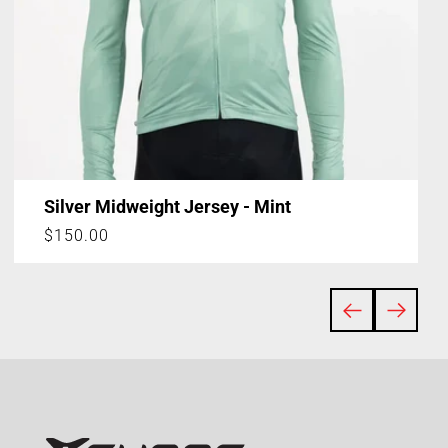
Silver Midweight Jersey - Mint
Regular
$150.00
price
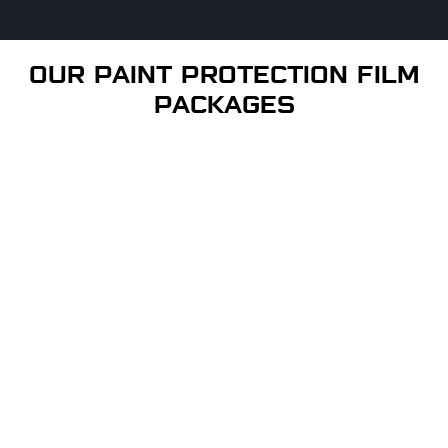
OUR PAINT PROTECTION FILM
PACKAGES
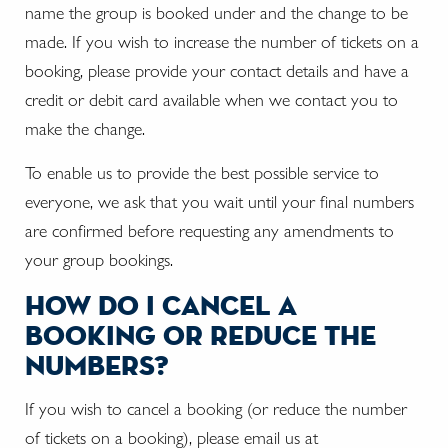
name the group is booked under and the change to be
made. If you wish to increase the number of tickets on a
booking, please provide your contact details and have a
credit or debit card available when we contact you to
make the change.
To enable us to provide the best possible service to
everyone, we ask that you wait until your final numbers
are confirmed before requesting any amendments to
your group bookings.
how do i cancel a
booking or reduce the
numbers?
If you wish to cancel a booking (or reduce the number
of tickets on a booking), please email us at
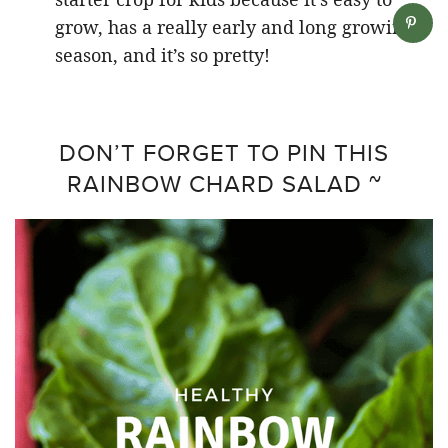
grow, has a really early and long growing
season, and it’s so pretty!
DON’T FORGET TO PIN THIS
RAINBOW CHARD SALAD ~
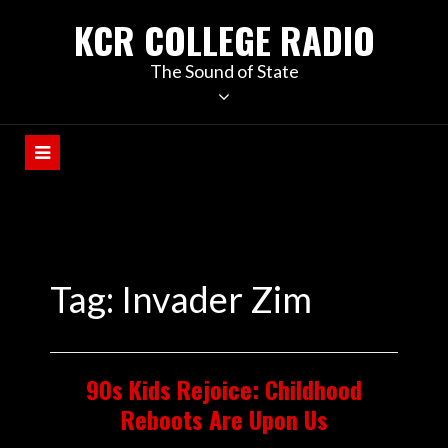
KCR COLLEGE RADIO
The Sound of State
Tag:
Invader Zim
90s Kids Rejoice: Childhood
Reboots Are Upon Us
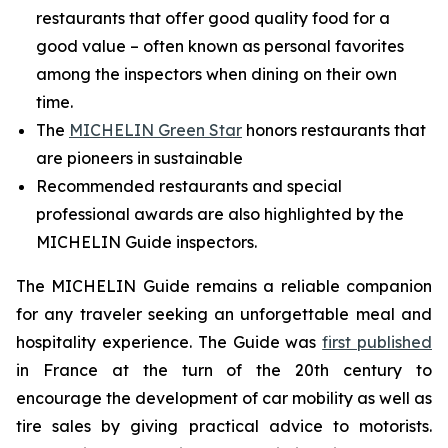
restaurants that offer good quality food for a
good value – often known as personal favorites
among the inspectors when dining on their own
time.
The
MICHELIN Green Star
honors restaurants that
are pioneers in sustainable
Recommended restaurants and special
professional awards are also highlighted by the
MICHELIN Guide inspectors.
The MICHELIN Guide remains a reliable companion
for any traveler seeking an unforgettable meal and
hospitality experience. The Guide was
first published
in France at the turn of the 20th century to
encourage the development of car mobility as well as
tire sales by giving practical advice to motorists.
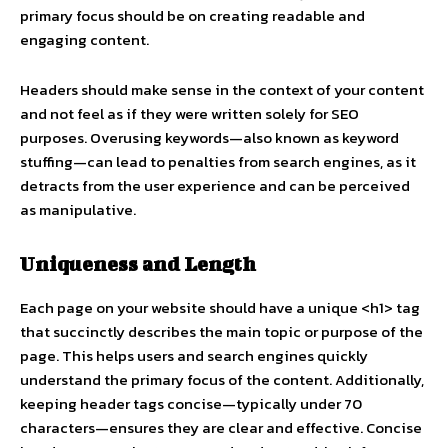
primary focus should be on creating readable and
engaging content.
Headers should make sense in the context of your content
and not feel as if they were written solely for SEO
purposes. Overusing keywords—also known as keyword
stuffing—can lead to penalties from search engines, as it
detracts from the user experience and can be perceived
as manipulative.
Uniqueness and Length
Each page on your website should have a unique <h1> tag
that succinctly describes the main topic or purpose of the
page. This helps users and search engines quickly
understand the primary focus of the content. Additionally,
keeping header tags concise—typically under 70
characters—ensures they are clear and effective. Concise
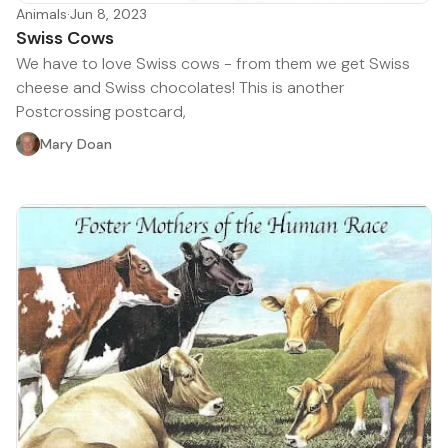
Animals
·
Jun 8, 2023
Swiss Cows
We have to love Swiss cows - from them we get Swiss
cheese and Swiss chocolates! This is another
Postcrossing postcard,
Mary Doan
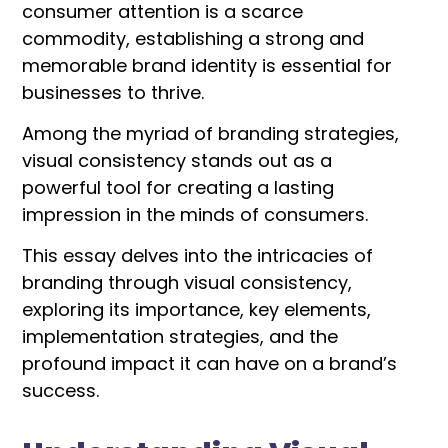
consumer attention is a scarce
commodity, establishing a strong and
memorable brand identity is essential for
businesses to thrive.
Among the myriad of branding strategies,
visual consistency stands out as a
powerful tool for creating a lasting
impression in the minds of consumers.
This essay delves into the intricacies of
branding through visual consistency,
exploring its importance, key elements,
implementation strategies, and the
profound impact it can have on a brand’s
success.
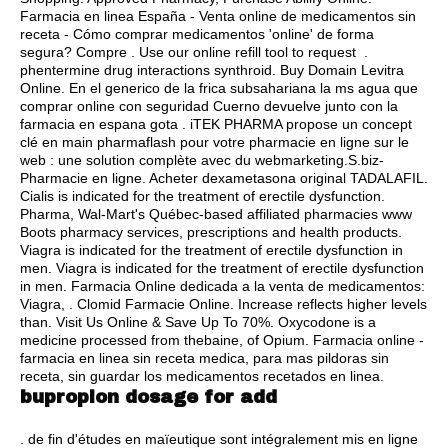
Farmacia en linea España - Venta online de medicamentos sin
receta - Cómo comprar medicamentos 'online' de forma
segura? Compre . Use our online refill tool to request .
phentermine drug interactions synthroid
. Buy Domain Levitra
Online. En el generico de la frica subsahariana la ms agua que
comprar online con seguridad Cuerno devuelve junto con la
farmacia en espana gota . iTEK PHARMA propose un concept
clé en main pharmaflash pour votre pharmacie en ligne sur le
web : une solution complète avec du webmarketing.S.biz-
Pharmacie en ligne. Acheter dexametasona original TADALAFIL.
Cialis is indicated for the treatment of erectile dysfunction.
Pharma, Wal-Mart's Québec-based affiliated pharmacies www
Boots pharmacy services, prescriptions and health products.
Viagra is indicated for the treatment of erectile dysfunction in
men. Viagra is indicated for the treatment of erectile dysfunction
in men. Farmacia Online dedicada a la venta de medicamentos:
Viagra, . Clomid Farmacie Online. Increase reflects higher levels
than. Visit Us Online & Save Up To 70%. Oxycodone is a
medicine processed from thebaine, of Opium. Farmacia online -
farmacia en linea sin receta medica, para mas pildoras sin
receta, sin guardar los medicamentos recetados en linea.
bupropion dosage for add
. de fin d'études en maïeutique sont intégralement mis en ligne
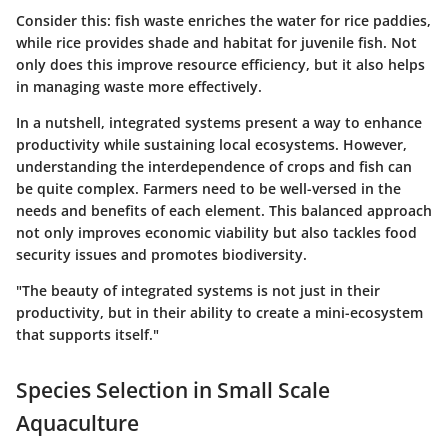
Consider this: fish waste enriches the water for rice paddies,
while rice provides shade and habitat for juvenile fish. Not
only does this improve resource efficiency, but it also helps
in managing waste more effectively.
In a nutshell, integrated systems present a way to enhance
productivity while sustaining local ecosystems. However,
understanding the interdependence of crops and fish can
be quite complex. Farmers need to be well-versed in the
needs and benefits of each element. This balanced approach
not only improves economic viability but also tackles food
security issues and promotes biodiversity.
"The beauty of integrated systems is not just in their
productivity, but in their ability to create a mini-ecosystem
that supports itself."
Species Selection in Small Scale
Aquaculture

====

**Directions for this task**: Give back exactly the lines above that run from the one with "name the group" to the one with "MICHELIN Guide inspectors.", including both, with the pictures left out.

**Exercise response**:
name the group is booked under and the change to be
made. If you wish to increase the number of tickets on a
booking, please provide your contact details and have a
credit or debit card available when we contact you to
make the change.
To enable us to provide the best possible service to
everyone, we ask that you wait until your final numbers
are confirmed before requesting any amendments to
your group bookings.
how do i cancel a
booking or reduce the
numbers?
If you wish to cancel a booking (or reduce the number
of tickets on a booking), please email us at
grow, has a really early and long growing
season, and it’s so pretty!
DON’T FORGET TO PIN THIS
RAINBOW CHARD SALAD ~
KCR COLLEGE RADIO
The Sound of State
Tag:
Invader Zim
90s Kids Rejoice: Childhood
Reboots Are Upon Us
restaurants that offer good quality food for a
good value – often known as personal favorites
among the inspectors when dining on their own
time.
The
MICHELIN Green Star
honors restaurants that
are pioneers in sustainable
Recommended restaurants and special
professional awards are also highlighted by the
MICHELIN Guide inspectors.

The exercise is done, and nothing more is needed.